Background & Motivation¶
Background: Deep learning object detection models are widely deployed in safety-critical scenarios such as autonomous driving and security surveillance. Since model training may be outsourced or utilize third-party datasets, there is an inherent risk of backdoor attacks. Backdoor attacks embed a predefined trigger in a small portion of training samples, causing the model to exhibit anomalous behavior when encountering the trigger during inference.
Limitations of Prior Work: While extensive work exists for backdoor detection in image classification, backdoor detection in object detection remains practically unexplored. The impact of backdoor attacks on object detection is significantly more complex than on classification: (1) "Ghost" object attacks—the trigger causes the model to detect non-existent objects; (2) "Vanish" object attacks—the trigger causes the model to miss actually existing objects. These compounding effects render existing classification backdoor detection methods completely ineffective.
Key Challenge: Backdoor detection methods for classification usually focus on flip patterns of output classes, whereas object detection outputs a variable number of bounding boxes.

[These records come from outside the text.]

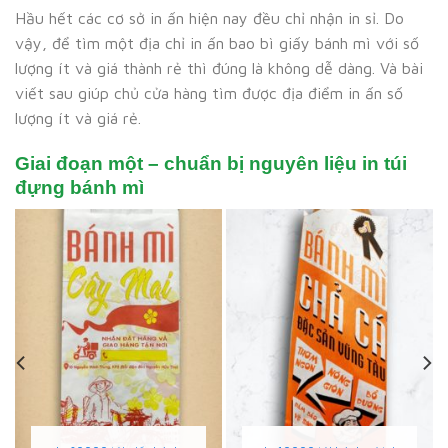
Hầu hết các cơ sở in ấn hiện nay đều chỉ nhận in sỉ. Do
vậy, để tìm một địa chỉ in ấn bao bì giấy bánh mì với số
lượng ít và giá thành rẻ thì đúng là không dễ dàng. Và bài
viết sau giúp chủ cửa hàng tìm được địa điểm in ấn số
lượng ít và giá rẻ.
Giai đoạn một – chuẩn bị nguyên liệu in túi
đựng bánh mì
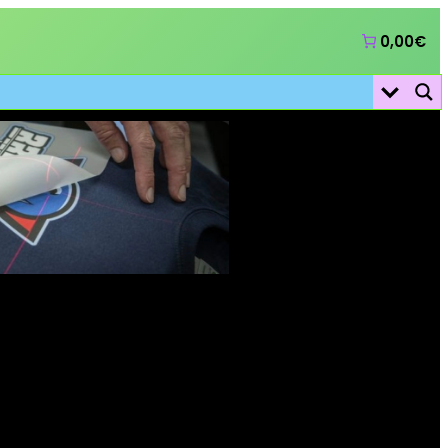
0,00€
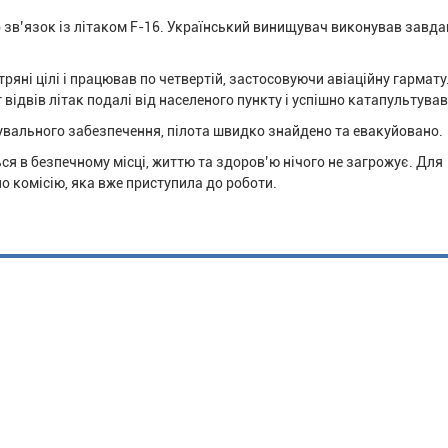
 зв’язок із літаком F-16. Український винищувач виконував завда
яні цілі і працював по четвертій, застосовуючи авіаційну гармату
відвів літак подалі від населеного пункту і успішно катапультував
увального забезпечення, пілота швидко знайдено та евакуйовано.
я в безпечному місці, життю та здоров’ю нічого не загрожує. Для
о комісію, яка вже приступила до роботи.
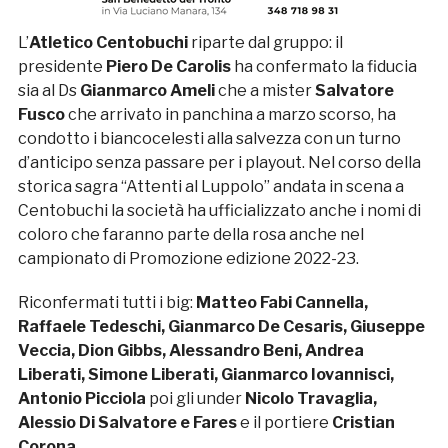
L’
Atletico Centobuchi
riparte dal gruppo: il
presidente
Piero De Carolis
ha confermato la fiducia
sia al Ds
Gianmarco Ameli
che a mister
Salvatore
Fusco
che arrivato in panchina a marzo scorso, ha
condotto i biancocelesti alla salvezza con un turno
d’anticipo senza passare per i playout. Nel corso della
storica sagra “Attenti al Luppolo” andata in scena a
Centobuchi la società ha ufficializzato anche i nomi di
coloro che faranno parte della rosa anche nel
campionato di Promozione edizione 2022-23.
Riconfermati tutti i big:
Matteo Fabi Cannella,
Raffaele Tedeschi, Gianmarco De Cesaris, Giuseppe
Veccia, Dion Gibbs, Alessandro Beni, Andrea
Liberati, Simone Liberati, Gianmarco Iovannisci,
Antonio Picciola
poi gli under
Nicolo Travaglia,
Alessio Di Salvatore e Fares
e il portiere
Cristian
Corona
.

The structural differences in output spaces mean that existing detection metrics cannot be directly migrated.
Goal: Design a test-time, black-box backdoor detection method that can determine whether an input sample contains a backdoor trigger without accessing model parameters, and is effective against multiple types of object detection backdoor attacks.
Key Insight: Starting from adversarial transformations, the authors identify two distinct behavioral differences between poisoned and clean samples on object detection outputs: (1) The effect of a backdoor trigger is independent of background variations—even when the background is replaced, the trigger still functions, hence poisoned samples exhibit highly consistent detection results across different backgrounds; (2) Clean samples depend on real visual content; when focusing on different regions, detection results naturally change, exhibiting higher consistency under targeted focus.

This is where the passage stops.